Dans près de quatre départements sur dix, situés principalement dans la moitié nord et le centre de la France, la natalité diminue sous un triple effet : recul de la fécondité et baisse du nombre de femmes en âge d’avoir des enfants liée d’une part à l’évolution de la structure démographique et d’autre part aux déménagements. À l’inverse, dans les départements plus attractifs, notamment sur une partie du littoral atlantique et en régions francilienne et lyonnaise, l’arrivée d’habitants en âge d’avoir des enfants permet d’amortir ce déclin.
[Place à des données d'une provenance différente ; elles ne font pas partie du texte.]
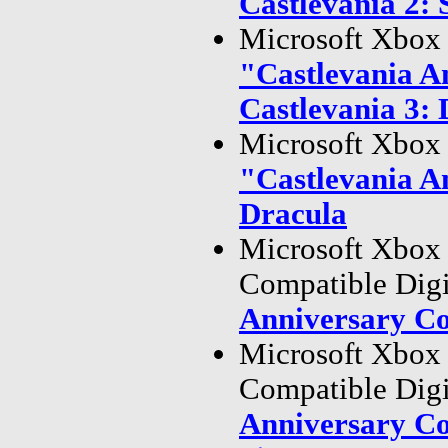
Castlevania 2: 
Microsoft Xbox 
"Castlevania A
Castlevania 3: 
Microsoft Xbox 
"Castlevania A
Dracula
Microsoft Xbox
Compatible Dig
Anniversary Co
Microsoft Xbox
Compatible Dig
Anniversary Co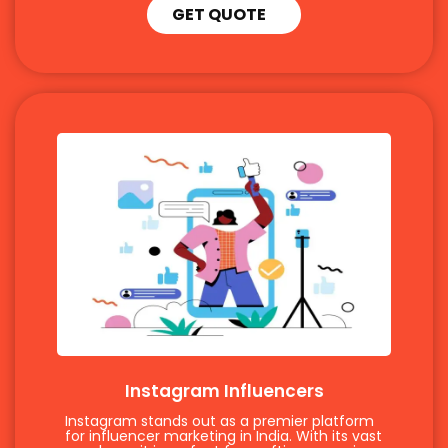
GET QUOTE
Instagram Influencers
Instagram stands out as a premier platform
for influencer marketing in India. With its vast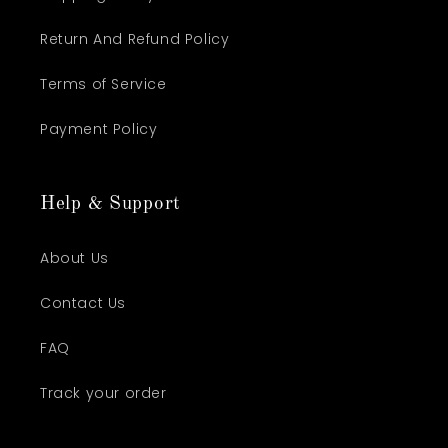
Return And Refund Policy
Terms of Service
Payment Policy
Help & Support
About Us
Contact Us
FAQ
Track your order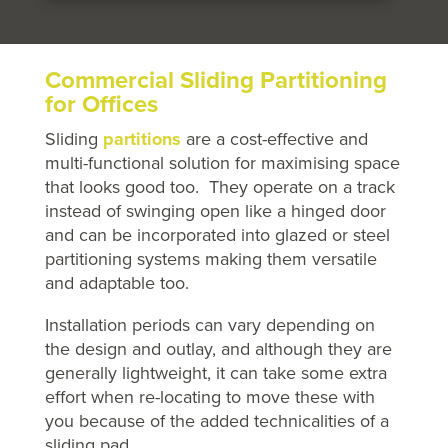
Commercial Sliding Partitioning
for Offices
Sliding
partitions
are a cost-effective and
multi-functional solution for maximising space
that looks good too. They operate on a track
instead of swinging open like a hinged door
and can be incorporated into glazed or steel
partitioning systems making them versatile
and adaptable too.
Installation periods can vary depending on
the design and outlay, and although they are
generally lightweight, it can take some extra
effort when re-locating to move these with
you because of the added technicalities of a
sliding pad.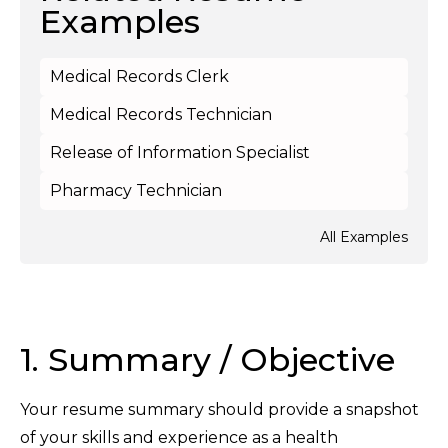
Examples
Medical Records Clerk
Medical Records Technician
Release of Information Specialist
Pharmacy Technician
All Examples
1. Summary / Objective
Your resume summary should provide a snapshot
of your skills and experience as a health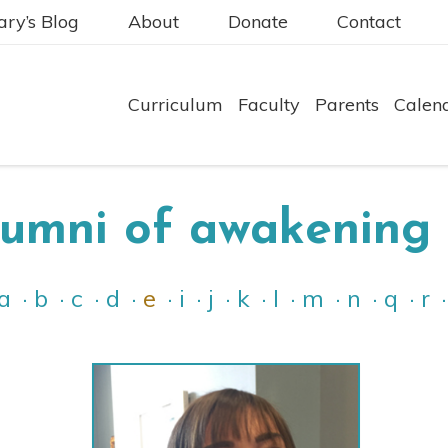
ry’s Blog
About
Donate
Contact
Curriculum
Faculty
Parents
Calen
lumni of awakening 
a
b
c
d
e
i
j
k
l
m
n
q
r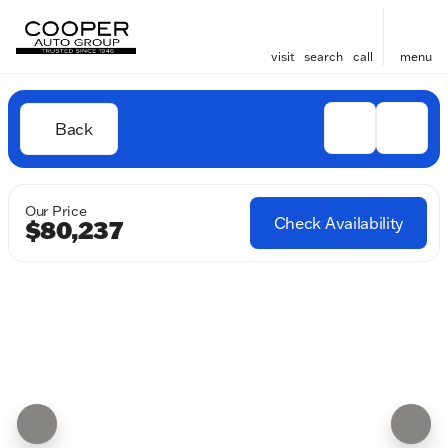
visit
search
call
menu
Back
Our Price
Check Availability
$80,237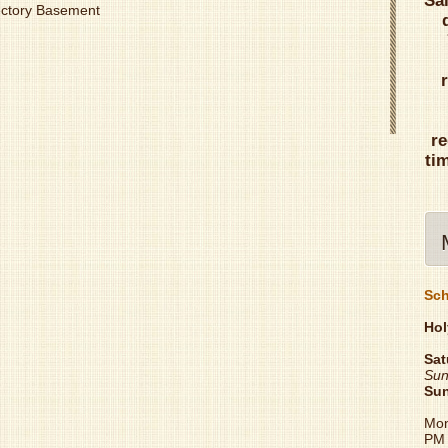
Sa
Rectory Basement
re
ti
Sch
Hol
Sat
Sun
Su
Mon
PM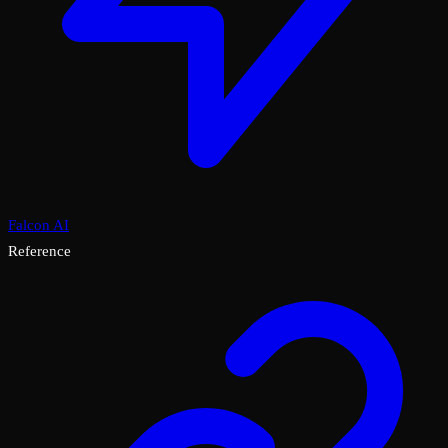
Falcon AI
Reference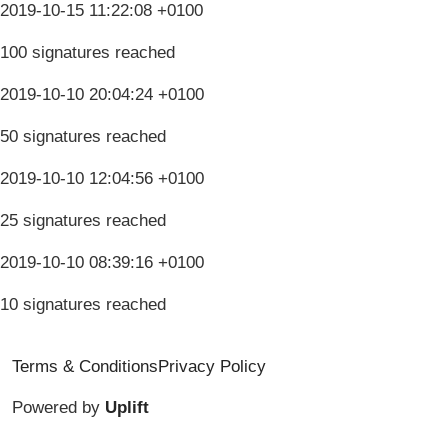
2019-10-15 11:22:08 +0100
100 signatures reached
2019-10-10 20:04:24 +0100
50 signatures reached
2019-10-10 12:04:56 +0100
25 signatures reached
2019-10-10 08:39:16 +0100
10 signatures reached
Terms & Conditions
Privacy Policy
Powered by
Uplift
À l’échelle des aires d’attraction des villes (AAF), un même contraste se retrouve : les naissances diminuent fortement dans les petites aires (moins de 200 000 habitants) faute de renouvellement démographique, tandis que l’attractivité des plus grandes (plus de 700 000 habitants) compense en partie la baisse de la fécondité. Enfin, au sein même des plus grandes aires, les naissances se redistribuent des communes‑centres vers les périphéries, du fait des trajectoires résidentielles des familles.
Sommaire
- Une baisse des naissances d’ampleur historique, portée par le recul de la fécondité
- Des contrastes territoriaux persistants
- Un cumul d’effets défavorables dans près de quatre départements sur dix
- L’arrivée de nouveaux habitants atténue la baisse des naissances dans les départements attractifs
- Des territoires où la structure démographique pèse fortement sur la natalité
- Des évolutions contrastées dans l’outre‑mer
- Un recul des naissances plus fort dans les petites aires d’attraction des villes
- L’attractivité des grandes AAV amortit la baisse de la natalité
- Dans les grandes AAV, une baisse des naissances plus forte dans les communes‑centres
Une baisse des naissances d’ampleur historique, portée par le recul de la fécondité
Entre 2010 et 2022, les naissances enregistrées à l’état civil diminuent de 14 % en France hors Mayotte, passant de 833 000 à 715 000. Cette évolution tient avant tout au recul de la fécondité : l’indicateur conjoncturel de fécondité (ICF) passe de 2,03 enfants par femme en 2010 à 1,76 en 2022. Sur la période récente (2022‑2025), le nombre de naissances recule encore de 11 %, sous l’effet d’un ICF qui diminue à 1,55 enfant par femme en 2025 en France hors Mayotte. L’indicateur atteint ainsi son plus bas niveau depuis 1918.
La baisse touche surtout les femmes de moins de 35 ans, et s’accompagne d’un décalage des naissances vers des âges plus tardifs. À l’échelle nationale, l’évolution du nombre de femmes en âge d’avoir des enfants, de 15 à 50 ans, joue un rôle secondaire : après un recul entre 2010 et 2020, leur nombre augmente légèrement sur la fin de la période. La baisse des naissances reflète donc principalement les changements des comportements de fécondité.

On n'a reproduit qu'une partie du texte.